Exercise prompt: The lines you need are those holding the word "Босоножки"; pull them from the material.

________________

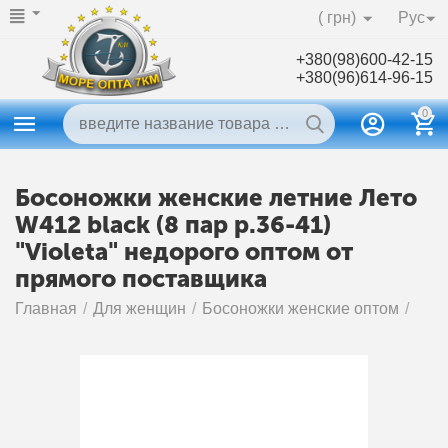
( грн)
Рус
+380(98)600-42-15
+380(96)614-96-15
0
Босоножки женские летние Лето
W412 black (8 пар р.36-41)
"Violeta" недорого оптом от
прямого поставщика
Главная
/
Для женщин
/
Босоножки женские оптом
/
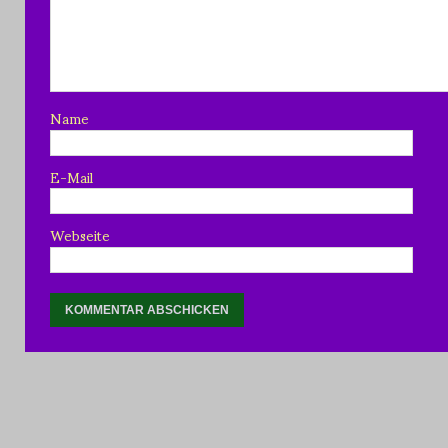
Name
E-Mail
Webseite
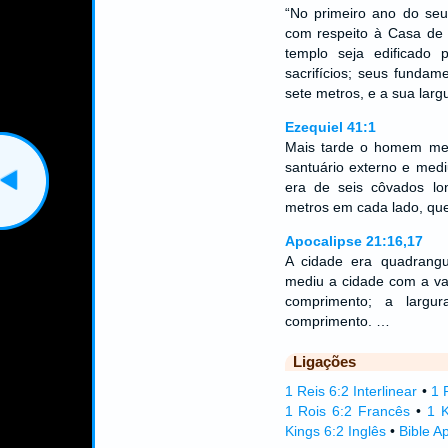
“No primeiro ano do seu
com respeito à Casa de
templo seja edificado
sacrifícios; seus fundam
sete metros, e a sua lar
Ezequiel 41:1
Mais tarde o homem me l
santuário externo e medi
era de seis côvados lon
metros em cada lado, que
Apocalipse 21:16,17
A cidade era quadrangul
mediu a cidade com a var
comprimento; a largu
comprimento. …
Ligações
1 Reis 6:2 Interlinear
•
1 
1 Rois 6:2 Francês
•
1 
Kings 6:2 Inglês
•
Bible A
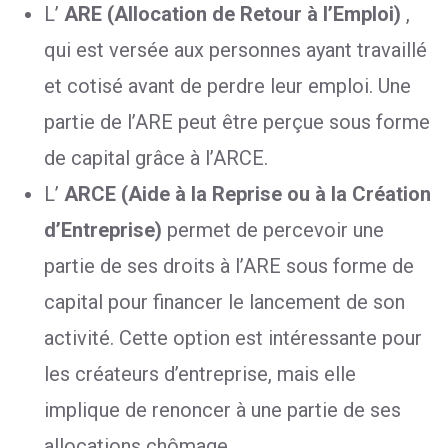
L’
ARE (Allocation de Retour à l’Emploi)
,
qui est versée aux personnes ayant travaillé
et cotisé avant de perdre leur emploi. Une
partie de l’ARE peut être perçue sous forme
de capital grâce à l’ARCE.
L’
ARCE (Aide à la Reprise ou à la Création
d’Entreprise)
permet de percevoir une
partie de ses droits à l’ARE sous forme de
capital pour financer le lancement de son
activité. Cette option est intéressante pour
les créateurs d’entreprise, mais elle
implique de renoncer à une partie de ses
allocations chômage.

________________

Output:
Босоножки женские летние Лето
Босоножки женские оптом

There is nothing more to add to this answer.